Tutti, bene o male, abbiamo sentito parlare o anche solo nominare l’Oxford English Dictionary, il dizionario più famoso al mondo. Ma qual è la sua storia, quali sono le sue origini? Questa è la storia di Esme e di come ha preso parte alla squadra di James Murray per la realizzazione di uno dei progetti più vasti mai realizzati.

Nel romanzo di Pip Williams, le protagoniste assolute sono proprio loro: le parole. Un argomento base come quello raccontato tra queste pagine si trasforma in una vicenda magica e unica, che tiene incollati dall’inizio alla fine.

Quella della giovane Esme è una storia ricca di passione e dedizione, sensazionale per il risultato finale ma non senza una dose non indifferente di difficoltà. Con la Williams s’impara a conoscere realmente le parole, che mutano con il trascorrere del tempo, esattamente come l’evoluzione di qualsiasi essere vivente. Fin da bambina, Esme colleziona i termini che sembrano dover essere dimenticati o mai spiegati, per portarli alla luce nel momento giusto e rendere loro giustizia. Le parole hanno un’anima e l’autrice fa passare questo concetto con uno stile di scrittura emotivamente travolgente, che eleva una storia apparentemente arida di contenuti a pregna di sentimenti e lezioni da impartire.

Le parole non appartengono a nessuno. Devono essere libere di venire diffuse, senza essere di proprietà solo di un genere o l’altro, piuttosto che di un ceto migliore degli altri. Esme è una donna e come tale deve capire subito qual è il suo posto: all’ombra degli uomini, proprio come le parole che dovrebbero essere calpestate e cancellate. Si prende quindi in carico una missione affatto facile: salvarsi per salvare tutte le donne e contestualmente le loro parole che rischiano di essere eliminate per sempre.

Il periodo di tensione storica viene quindi accentuato accuratamente dalla specifica vicenda, adattandosi alla perfezione in un momento delicato ma fondamentale per avviare la macchina che renderà le donne reali, indipendenti sotto i riflettori della società. Gli approfondimenti lessicali, inoltre, sono una manna interessante che va ad arricchire il personale bagaglio culturale.

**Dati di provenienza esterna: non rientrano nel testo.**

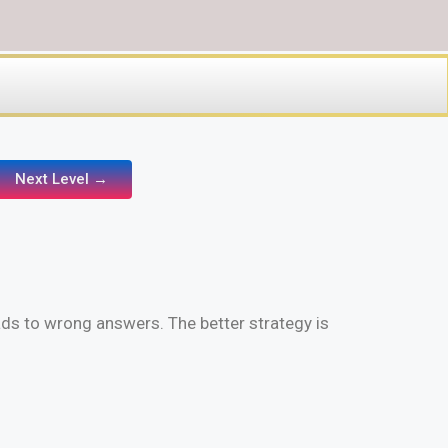
Next Level →
ads to wrong answers. The better strategy is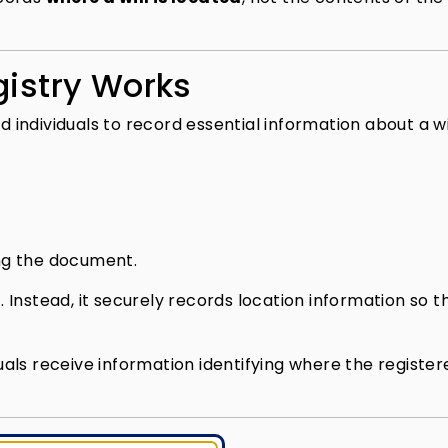
gistry Works
d individuals to record essential information about a wil
g the document.
lf. Instead, it securely records location information so t
.
duals receive information identifying where the registere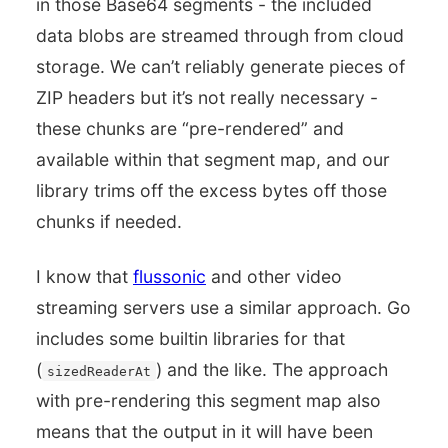
in those Base64 segments - the included
data blobs are streamed through from cloud
storage. We can’t reliably generate pieces of
ZIP headers but it’s not really necessary -
these chunks are “pre-rendered” and
available within that segment map, and our
library trims off the excess bytes off those
chunks if needed.
I know that
flussonic
and other video
streaming servers use a similar approach. Go
includes some builtin libraries for that
(
) and the like. The approach
sizedReaderAt
with pre-rendering this segment map also
means that the output in it will have been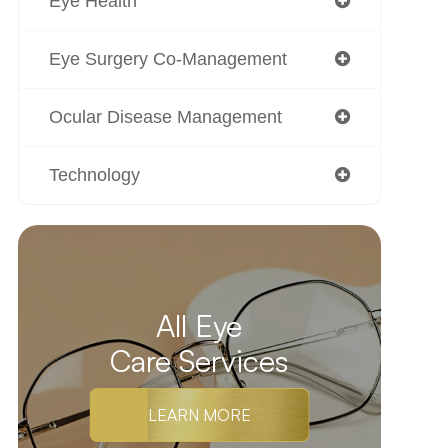
Eye Health
Eye Surgery Co-Management
Ocular Disease Management
Technology
All Eye
Care Services
LEARN MORE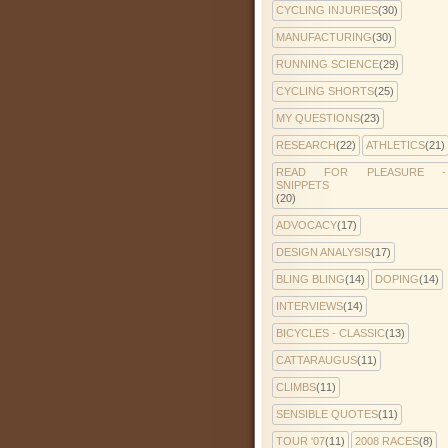
CYCLING INJURIES
(30)
MANUFACTURING
(30)
RUNNING SCIENCE
(29)
CYCLING SHORTS
(25)
MY QUESTIONS
(23)
RESEARCH
(22)
ATHLETICS
(21)
READ FOR PLEASURE -
SNIPPETS
(20)
ADVOCACY
(17)
DESIGN ANALYSIS
(17)
BLING BLING
(14)
DOPING
(14)
INTERVIEWS
(14)
BICYCLES - CLASSIC
(13)
CATTARAUGUS
(11)
CLIMBS
(11)
SENSIBLE QUOTES
(11)
TOUR '07
(11)
2008 RACES
(8)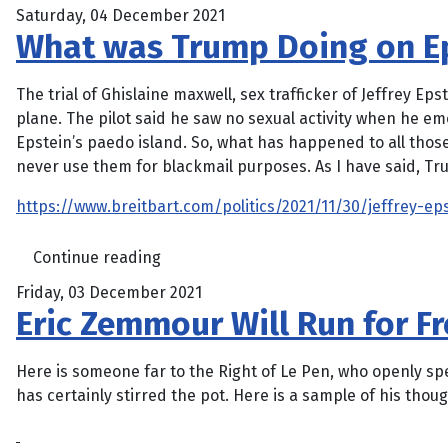
Saturday, 04 December 2021
What was Trump Doing on Eps
The trial of Ghislaine maxwell, sex trafficker of Jeffrey Ep
plane. The pilot said he saw no sexual activity when he em
Epstein’s paedo island. So, what has happened to all thos
never use them for blackmail purposes. As I have said, Tr
https://www.breitbart.com/politics/2021/11/30/jeffrey-ep
Continue reading
Friday, 03 December 2021
Eric Zemmour Will Run for Fr
Here is someone far to the Right of Le Pen, who openly spe
has certainly stirred the pot. Here is a sample of his thoug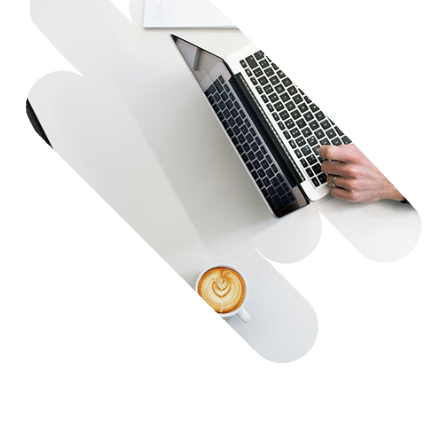
Contact Us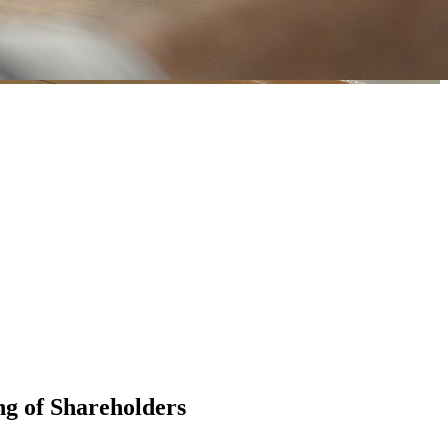
g of Shareholders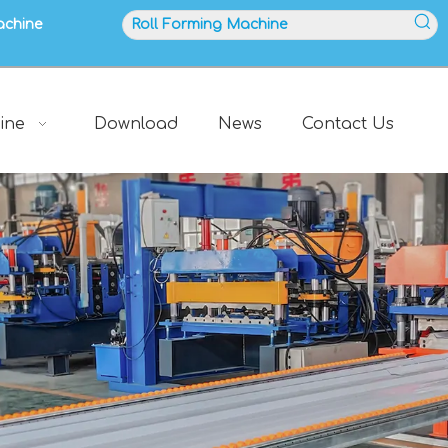
achine
ine
Download
News
Contact Us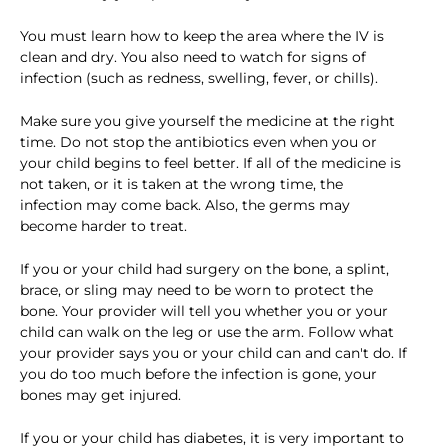
You must learn how to keep the area where the IV is
clean and dry. You also need to watch for signs of
infection (such as redness, swelling, fever, or chills).
Make sure you give yourself the medicine at the right
time. Do not stop the antibiotics even when you or
your child begins to feel better. If all of the medicine is
not taken, or it is taken at the wrong time, the
infection may come back. Also, the germs may
become harder to treat.
If you or your child had surgery on the bone, a splint,
brace, or sling may need to be worn to protect the
bone. Your provider will tell you whether you or your
child can walk on the leg or use the arm. Follow what
your provider says you or your child can and can't do. If
you do too much before the infection is gone, your
bones may get injured.
If you or your child has diabetes, it is very important to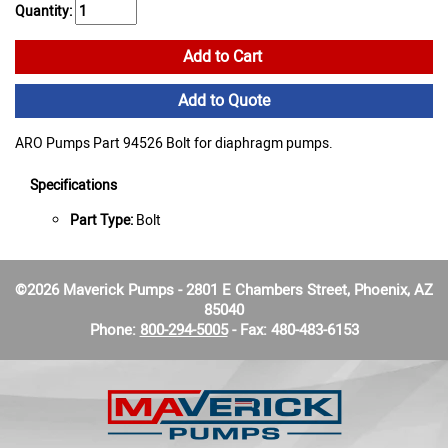
Quantity:
Add to Cart
Add to Quote
ARO Pumps Part 94526 Bolt for diaphragm pumps.
Specifications
Part Type:
Bolt
©2026 Maverick Pumps - 2801 E Chambers Street, Phoenix, AZ
85040
Phone:
800-294-5005
- Fax: 480-483-6153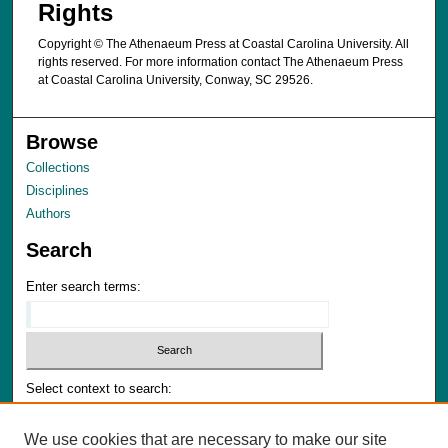
Rights
Copyright © The Athenaeum Press at Coastal Carolina University. All
rights reserved. For more information contact The Athenaeum Press
at Coastal Carolina University, Conway, SC 29526.
Browse
Collections
Disciplines
Authors
Search
Enter search terms:
Select context to search:
We use cookies that are necessary to make our site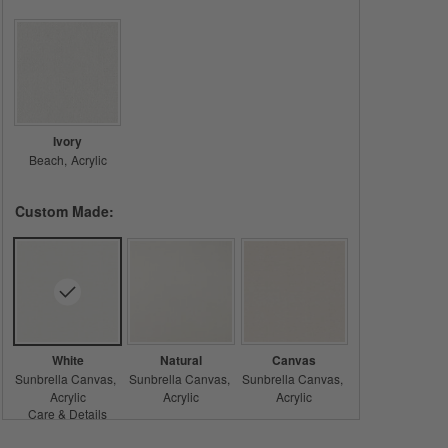
Ivory
Beach
Acrylic
Custom Made:
White
Natural
Canvas
Sunbrella Canvas
Sunbrella Canvas
Sunbrella Canvas
Acrylic
Acrylic
Acrylic
Care & Details
Sunbrella Canvas, White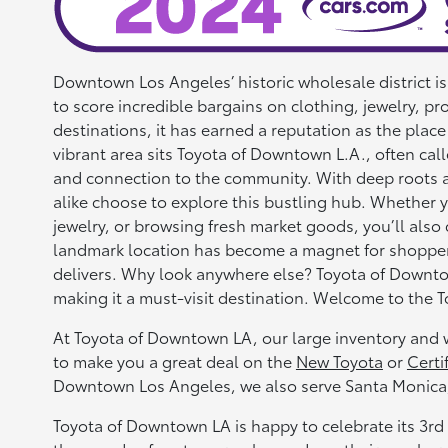
Downtown Los Angeles’ historic wholesale district i
to score incredible bargains on clothing, jewelry, p
destinations, it has earned a reputation as the place
vibrant area sits Toyota of Downtown L.A., often call
and connection to the community. With deep roots and 
alike choose to explore this bustling hub. Whether y
jewelry, or browsing fresh market goods, you’ll also 
landmark location has become a magnet for shoppers 
delivers. Why look anywhere else? Toyota of Downto
making it a must-visit destination. Welcome to the 
At Toyota of Downtown LA, our large inventory and w
to make you a great deal on the
New Toyota
or
Certi
Downtown Los Angeles, we also serve Santa Monica,
Toyota of Downtown LA is happy to celebrate its 3rd 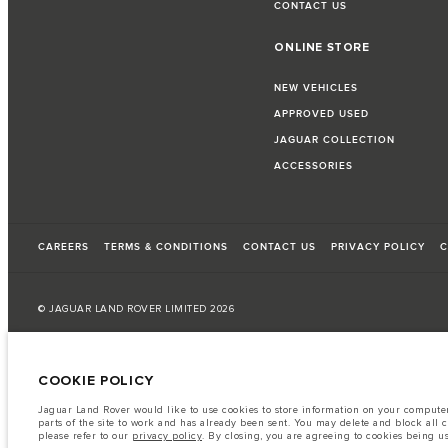
CONTACT US
ONLINE STORE
NEW VEHICLES
APPROVED USED
JAGUAR COLLECTION
ACCESSORIES
CAREERS
TERMS & CONDITIONS
CONTACT US
PRIVACY POLICY
C
© JAGUAR LAND ROVER LIMITED 2026
Kuwait, Automobile and Trading Co. - Al Zayani
COOKIE POLICY
The fuel consumption figures provided are as a result of official manufacturer's te
Jaguar Land Rover would like to use cookies to store information on your computer 
A vehicle's actual fuel consumption may differ from that achieved in such tests an
parts of the site to work and has already been sent. You may delete and block all 
please refer to our
privacy policy
. By closing, you are agreeing to cookies being u
Important note on imagery & specification.
The global shortage of semiconduc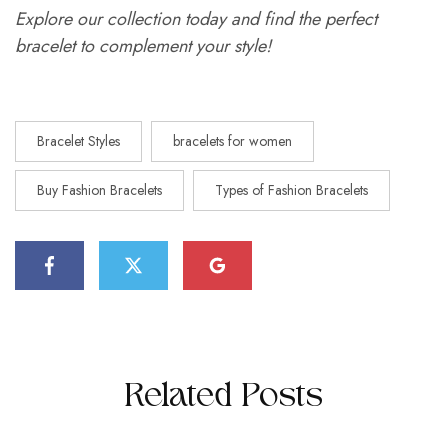
Explore our collection today and find the perfect
bracelet to complement your style!
Bracelet Styles
bracelets for women
Buy Fashion Bracelets
Types of Fashion Bracelets
Related Posts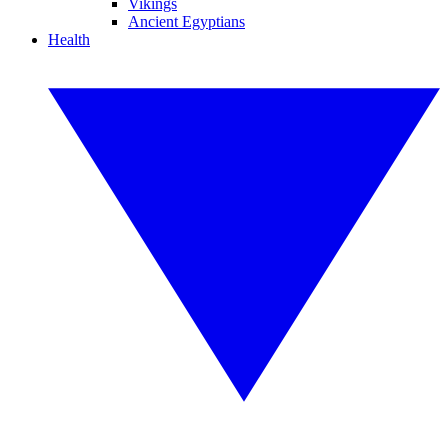
Vikings
Ancient Egyptians
Health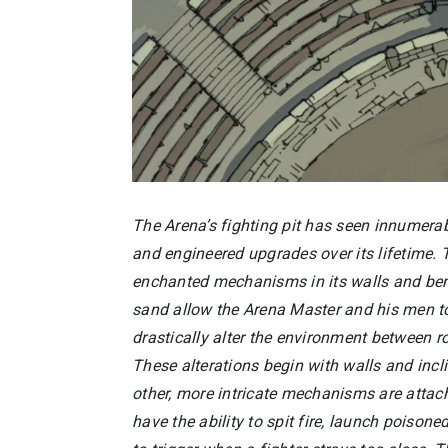
The Arena’s fighting pit has seen innumera
and engineered upgrades over its lifetime. 
enchanted mechanisms in its walls and be
sand allow the Arena Master and his men to
drastically alter the environment between r
These alterations begin with walls and incl
other, more intricate mechanisms are atta
have the ability to spit fire, launch poisoned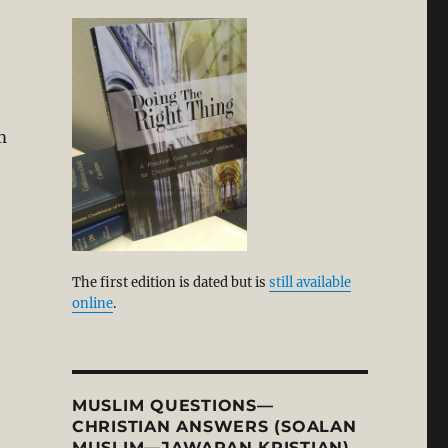
m
The first edition is dated but is
still available
online
.
MUSLIM QUESTIONS—
CHRISTIAN ANSWERS (SOALAN
MUSLIM—JAWAPAN KRISTIAN)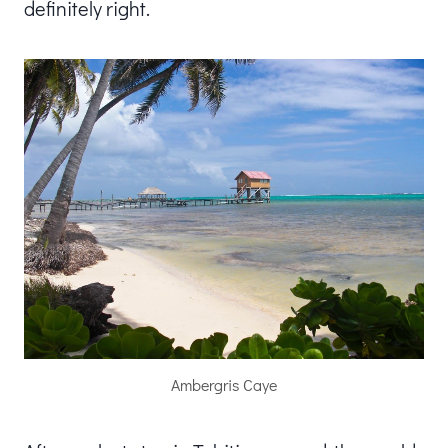
definitely right.
Ambergris Caye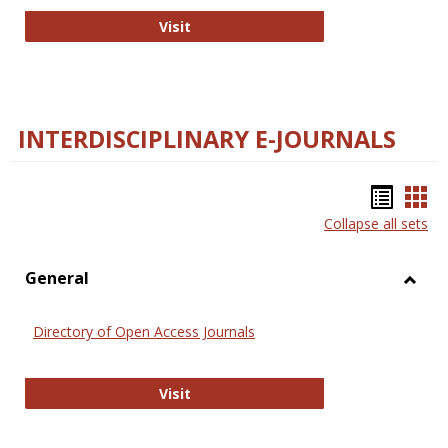
College and Research Libraries
Visit
INTERDISCIPLINARY E-JOURNALS
Bookm
Boo
Collapse all sets
list
car
view
vie
General
Toggl
Gener
Directory of Open Access Journals
Directory of Open Access Journals
Visit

La Williams, inoltre, affronta i sentimenti umani trasferendoli direttamente nelle parole stesse, portando in parallelo ciò che provano i personaggi umani e ciò che viene scritto su carta. Ha dell’incredibile la potenza che questo concetto sprigiona, fuoriuscendo dal libro e appiccicandosi alla pelle. Esme impara che è vitale che vengano ricordati non solo i termini positivi, ma anche quelli negativi, come “schiava”, “guerra”, “morte”. Parole non dette e significati o perduti o mai davvero coniati, rendono “Il quaderno delle parole perdute” un romanzo vivo, di cui desideri leggere e rileggere ogni particolare, per innamorartene sempre più.